Фома, облокотясь в колено, сидит тут же, под навесом, на обрубке.
— Коровенок-то, слышь… не мотай, говорю.
Назар хлопает ремнем по толстому столбу.
— Что это, Фома Гаврилыч?
— Да коровенок-то, как в отправку, не бросай. Я за собой оставлю.
— А пошто мне мотать? Молочишко дают, ничего себе… Нет, коровы дельные.
Фома долго щурится. Наконец, раздраженно гугнит:
— Доить-то кто будет без тебя их, белка, что ли, станет?
Назар прыскает на столб:
— Ну, чудной же этот самый Гаврилыч!
— Да ты не пудляй! Загибать как пошел!
— Тоже выговорит!
— Чего петлять? Кого хошь обогнуть? Знам мы вашего брата!
А Назар, верно, не слышит. Переходит, копошится по темным углам и говорит, говорит без конца:
— Пошто это люди врать умеют? Врут и врут — кабы что. То ли тесно им, то ли как? Не придумаешь сразу. Черт под баней вьюшками стучит, а баба говорит: «К обедне зазвонили». Тут в работе жилы вытянул, а он в отправку собирает… Ты, Фома Гаврилыч, топором-то ловко мастеришь. Мне бы горницу к избе приткнуть. Баба все тоскует. Тоже в праздник Христов негде и гостей попотчевать. Ежели что, так и поеду лес сочить.
Тонко и вычурно плетет он свой узор, едва ли и сам себе не верит, да не проведешь Гундосого. Он презрительно меряет глазом Назара, чистит культяпыми пальцами сильно рваный нос, потом с сердцем плюет в землю и, забывая застарелую боль на иссеченной кнутом спине, срывается с места, домой.

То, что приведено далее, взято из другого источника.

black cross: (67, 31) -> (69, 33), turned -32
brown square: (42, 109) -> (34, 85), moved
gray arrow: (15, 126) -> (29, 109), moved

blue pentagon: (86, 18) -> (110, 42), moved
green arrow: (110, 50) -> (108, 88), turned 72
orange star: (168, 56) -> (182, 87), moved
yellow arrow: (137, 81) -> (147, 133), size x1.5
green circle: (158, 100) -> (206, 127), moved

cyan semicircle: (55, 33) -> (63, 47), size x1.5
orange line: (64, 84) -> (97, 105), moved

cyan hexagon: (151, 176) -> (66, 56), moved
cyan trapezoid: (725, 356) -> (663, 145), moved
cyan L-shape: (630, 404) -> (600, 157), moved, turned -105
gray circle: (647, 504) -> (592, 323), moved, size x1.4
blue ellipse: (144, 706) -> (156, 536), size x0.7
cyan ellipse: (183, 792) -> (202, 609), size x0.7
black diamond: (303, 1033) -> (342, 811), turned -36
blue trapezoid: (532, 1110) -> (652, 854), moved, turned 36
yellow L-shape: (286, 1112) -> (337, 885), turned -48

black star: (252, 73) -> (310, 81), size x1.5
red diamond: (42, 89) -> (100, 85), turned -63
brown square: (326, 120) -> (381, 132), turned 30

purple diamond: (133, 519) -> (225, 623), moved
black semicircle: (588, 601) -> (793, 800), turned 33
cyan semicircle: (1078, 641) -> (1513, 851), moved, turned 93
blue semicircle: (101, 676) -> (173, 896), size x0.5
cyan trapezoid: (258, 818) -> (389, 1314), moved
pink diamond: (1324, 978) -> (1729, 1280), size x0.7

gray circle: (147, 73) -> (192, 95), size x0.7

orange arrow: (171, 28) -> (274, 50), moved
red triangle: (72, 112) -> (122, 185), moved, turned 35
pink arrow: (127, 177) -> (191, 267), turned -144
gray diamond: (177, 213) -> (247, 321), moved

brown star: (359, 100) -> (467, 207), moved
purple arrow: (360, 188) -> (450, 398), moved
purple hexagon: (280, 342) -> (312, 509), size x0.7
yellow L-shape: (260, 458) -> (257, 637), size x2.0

Беловодцы свое делают. Лучшие, испытанные кони наготове. Понашиты крепкие сумы. Сухарей насушили пудами. Мужики ненароком где-нибудь столкнутся и опять поговорят. Каждый на себя готовит, но мирских советов держатся. Бабы много шепчут по закутьям, да не все договаривают. Другая лишнее сболтнет, так задергают ее потом и свои и чужие.
Ко всему другому мужикам забота — Сенечка Бергал.
Почти все они сами того же заводского корня, да забыли уж об этом. Схоронили тяжелое прошлое вместе с тем, как хоронили отцов. Теперь все один к одному — и Бергал, темной ночью отковавшийся от тачки, и солдатский сын, и чернец с Иргиза — будто век тут жили. Сенечка пришел совсем недавно. Не пошел в деревню, сколотил себе избу под соседним шишом. Пасеку из двух колодок там завел, выкрал в дальних волостях трех киргизских лошадей, промышляет зверя. По-медвежьи живет, по-берложному. С мужиками разговаривает гладко, а боятся его. Все толкуют — не с добра тут дело. Заседатель знает и не трогает его. Почему так? Позабрали их тут сколько, все ущелины обшарили, а его будто не видят.
— С заседателем снюхался, вот и все нипочем. Сторожить его приставили.
Не могли забыть того, как прошлый раз нагрянул заседатель.
— Ровно клин загнали — не позднее, не раньше. А кому же больше? Сенечка наворожил. Это он.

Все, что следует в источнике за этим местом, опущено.